Detective 27 (May 1929) saw the introduction of Batman, or “Bat-Man” as he is labelled in this issue. Created by Bill Finger and Bob Kane, the character was close enough to the Shadow or Green Hornet to be on familiar ground, but unlike the Crimson Avenger, not so blatantly a rip-off.
The look of the Batman was heavily inspired by the popular horror films of the time. Bruce Wayne is introduced at the top of the story, a wealthy young man with nothing better to do with his time than hang out at the Police Commissioner’s office. Not that Commissioner Gordon appears to mind this.

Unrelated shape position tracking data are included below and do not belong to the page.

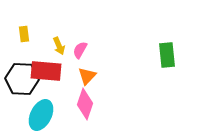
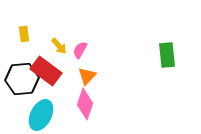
yellow arrow: rotated 18 degrees counterclockwise
red rectangle: rotated 32 degrees clockwise
black hexagon: rotated 8 degrees counterclockwise
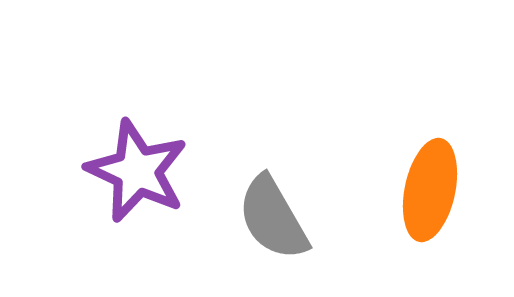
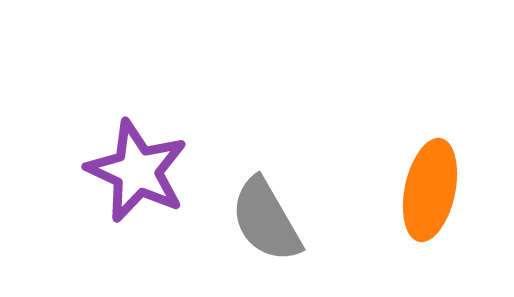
gray semicircle: moved 7 px left, 2 px down
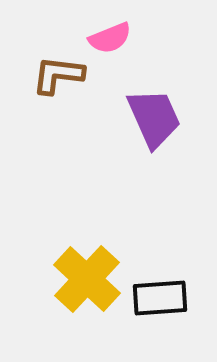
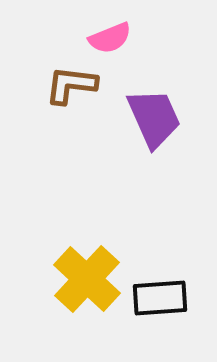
brown L-shape: moved 13 px right, 10 px down
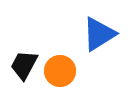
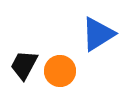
blue triangle: moved 1 px left
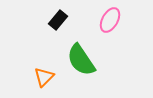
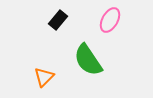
green semicircle: moved 7 px right
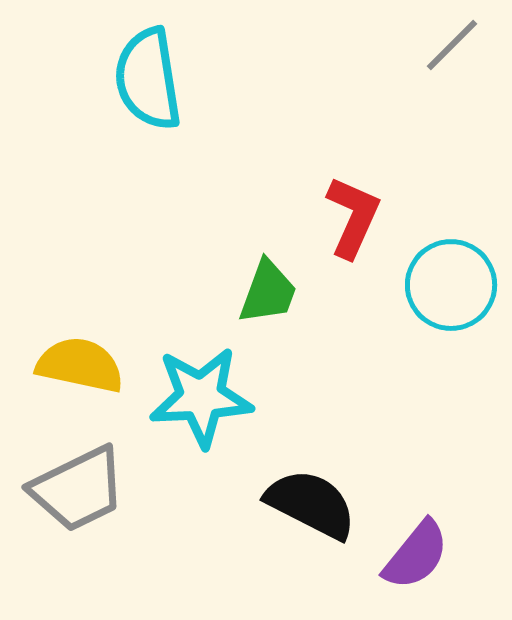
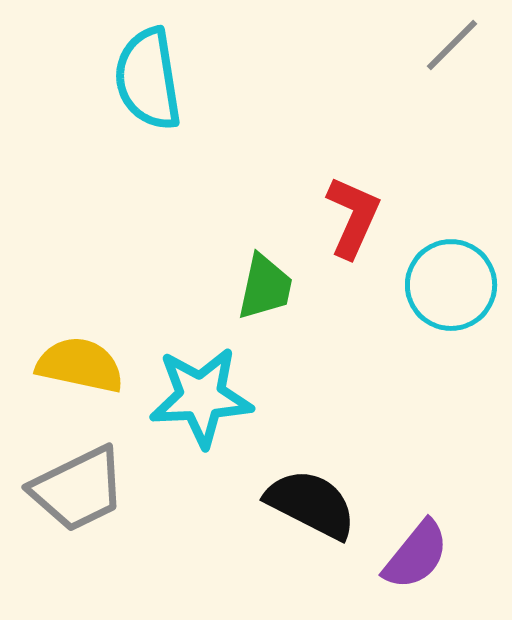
green trapezoid: moved 3 px left, 5 px up; rotated 8 degrees counterclockwise
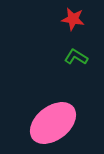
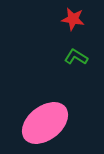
pink ellipse: moved 8 px left
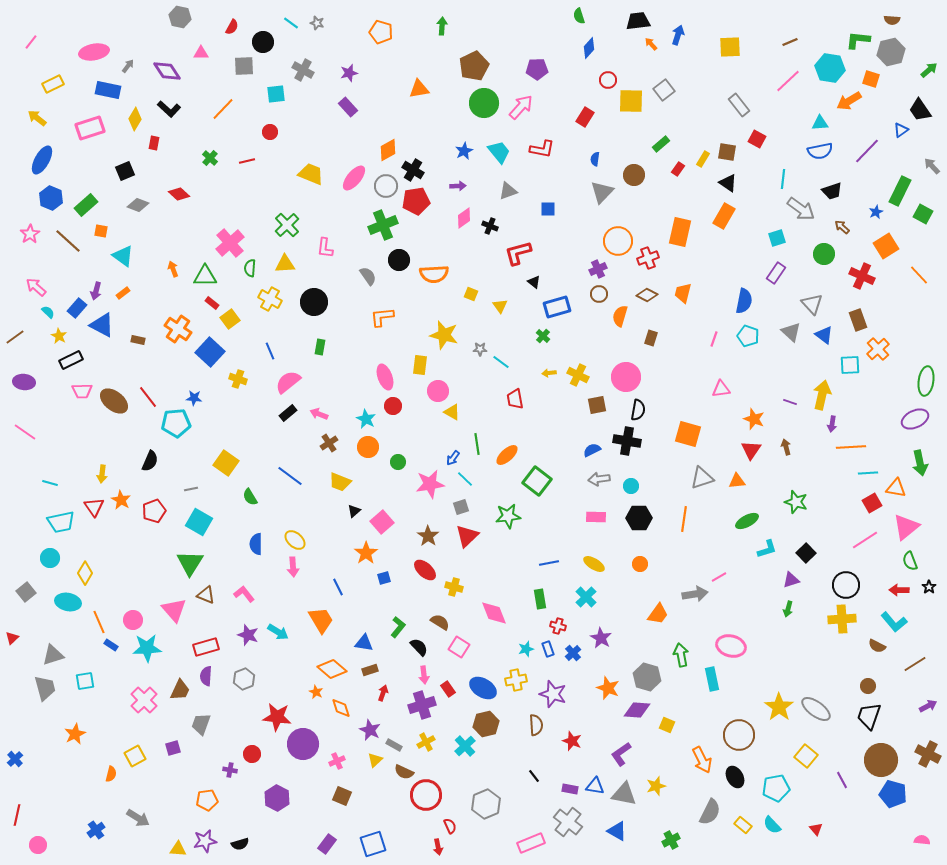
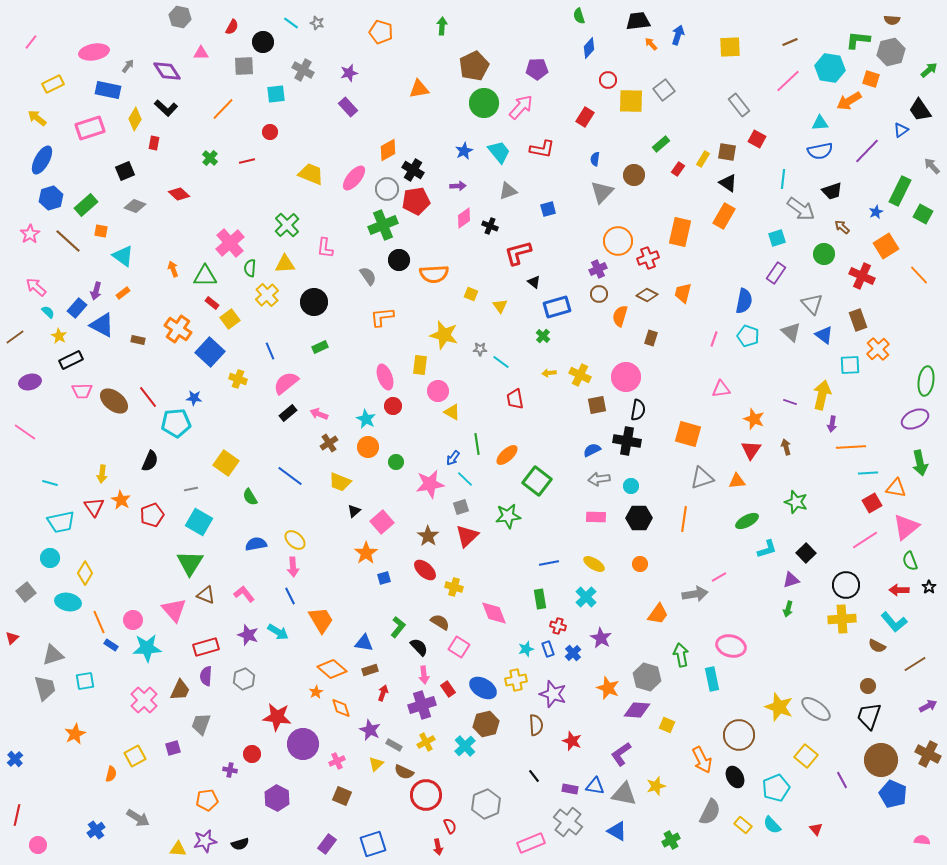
black L-shape at (169, 109): moved 3 px left, 1 px up
gray circle at (386, 186): moved 1 px right, 3 px down
blue hexagon at (51, 198): rotated 20 degrees clockwise
gray diamond at (138, 205): moved 3 px left, 1 px down
blue square at (548, 209): rotated 14 degrees counterclockwise
yellow cross at (270, 299): moved 3 px left, 4 px up; rotated 20 degrees clockwise
green rectangle at (320, 347): rotated 56 degrees clockwise
yellow cross at (578, 375): moved 2 px right
purple ellipse at (24, 382): moved 6 px right; rotated 20 degrees counterclockwise
pink semicircle at (288, 382): moved 2 px left, 1 px down
green circle at (398, 462): moved 2 px left
red pentagon at (154, 511): moved 2 px left, 4 px down
blue semicircle at (256, 544): rotated 80 degrees clockwise
blue line at (338, 587): moved 48 px left, 9 px down
orange star at (316, 692): rotated 16 degrees clockwise
yellow star at (779, 707): rotated 16 degrees counterclockwise
yellow triangle at (375, 760): moved 1 px right, 4 px down
cyan pentagon at (776, 788): rotated 12 degrees counterclockwise
blue pentagon at (893, 794): rotated 8 degrees clockwise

Gordon and the police investigate the murder of the owner of a chemical factory, and the Batman appears, doing his own, more rough and tumble, investigation.
The car he drives is nothing special, other than being sort of vibrantly red.
Batman finds a secret contract and figures out part of the crime, though not all of it. He escapes from a gas chamber death-trap, and punches the villain into a chemical vat, commenting that it is a “fitting end for his kind.”
The final couple of panels are sort of charming in their attempt to use cinematic effects. Batman is explained to be Bruce Wayne, for anyone incapable of figuring that out.
The series would run in Detective Comics for decades, even with some changes in the identity of Batman along the way, until replaced by a Batwoman series for a year after the Batman R.I.P. storyline.
Speed Saunders case in this issue is just so obvious. Too obvious. Shame on Guardineer for this one. Speed is pursuing a murderous cult called the Red Crescent.
Along the way he meets a woman virtually covered in red crescents. What a way to conceal your secret cult!
And in the end, guess what, she is the evil mastermind and leader of the cult. Who would have guessed? Sigh.
Bart goes solo for the first time in this Siegel and Shuster Spy tale. No mention whatsoever is made of Sally, nor will one ever be, for the rest of his run.
In this issue Bart tries to keep a bunch of senators from being poisoned, despite the senators being real dorks whose childish behaviour makes the killers job easier.
I’m including the Cosmo story in here because it’s so awful it just makes me laugh, envisioning it. To investigate human smuggling from Asia, Cosmo goes in disguise as a Chinese man.
Despite the story telling us he can speak Chinese, we read the most insulting and stereotypical version of the Chinese accent, and are left believing this was how he spoke in Chinatown. Amazing they didn’t slit his throat in seconds.
There is a page of excellent art in this story, showing the barges being used to smuggle people.